Ramón Riobóo holds a doctorate in deception. He is the 1992 recipient of the Ascanio Award and winner of the 1993 First Prize in Card Magic from the XIX National Magic Congress in Barcelona. He will yank the mental carpet from under you without your seeing him reach for it. It is only as your sense of reality falls away that you begin to understand you have been the target of a cunning structure designed to baffle the most analytical mind.

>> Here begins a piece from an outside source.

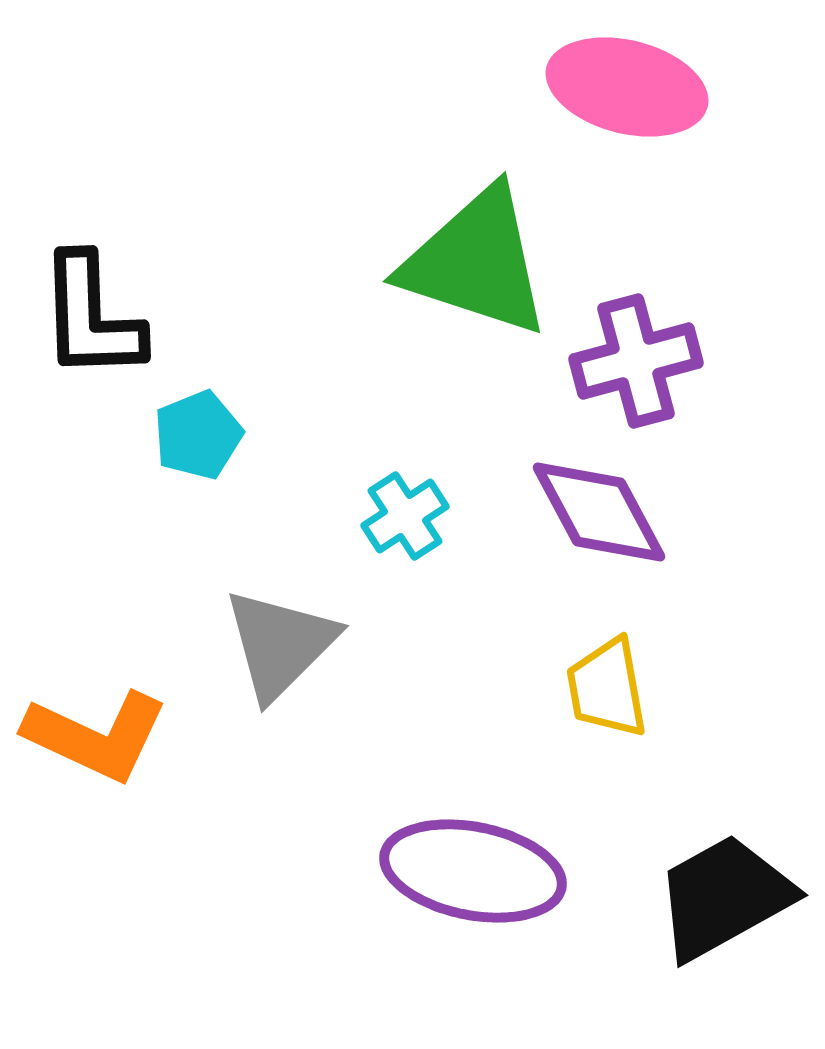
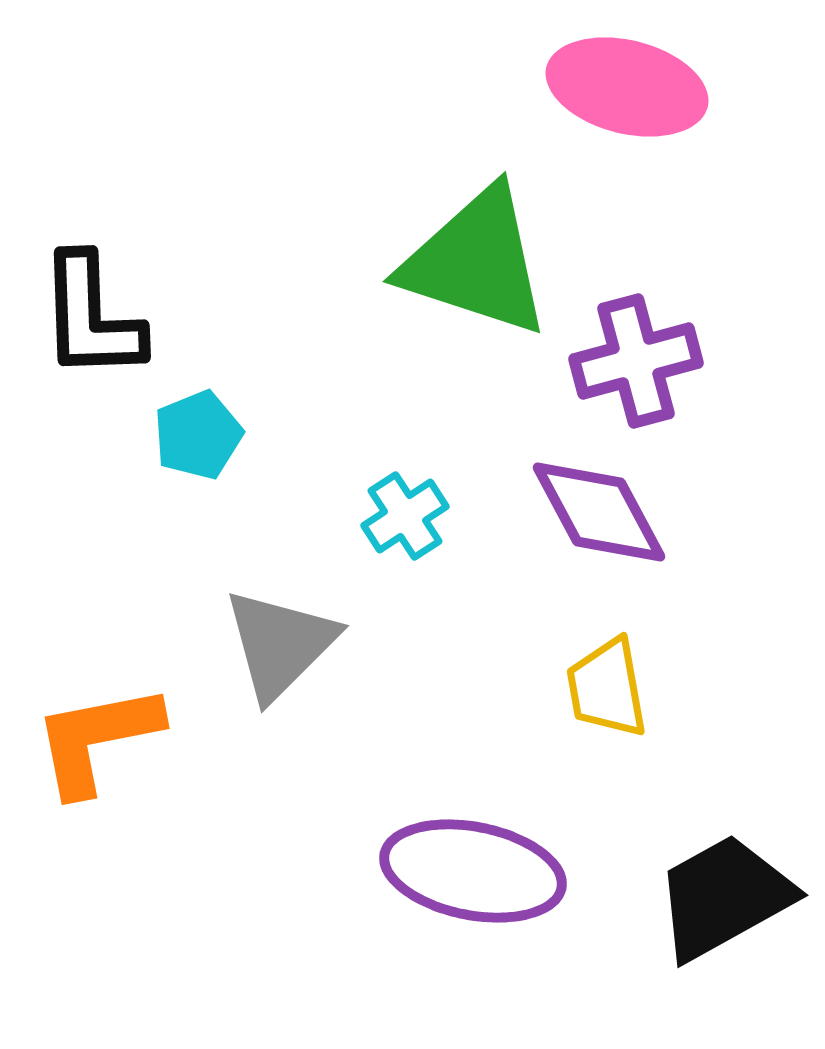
orange L-shape: moved 1 px right, 3 px down; rotated 144 degrees clockwise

Cards are chosen and lost without the magician touching the deck—yet he finds them.

Cabalistic rituals reveal cards freely thought of, without a question being asked.

Signed cards become magically stapled to a Joker...

Or become cards isolated before the signing or even the selection was made.

And during all this and much more, principles and tools are taught that enable you to build amplified levels of deception into your magic. Some of these principles seem impossible, even as you are performing them. In Thinking the Impossible, Ramón Riobóo reveals with clarity and detail many of his prize secrets—secrets with which he fools both the public and his peers in magic.

When Riobóo takes a worn deck from his pocket and gives it a somewhat ham-handed mix, looking all the while a bit distracted, prepare to have everything you know about how things in the universe work shuffled into impossible conclusions.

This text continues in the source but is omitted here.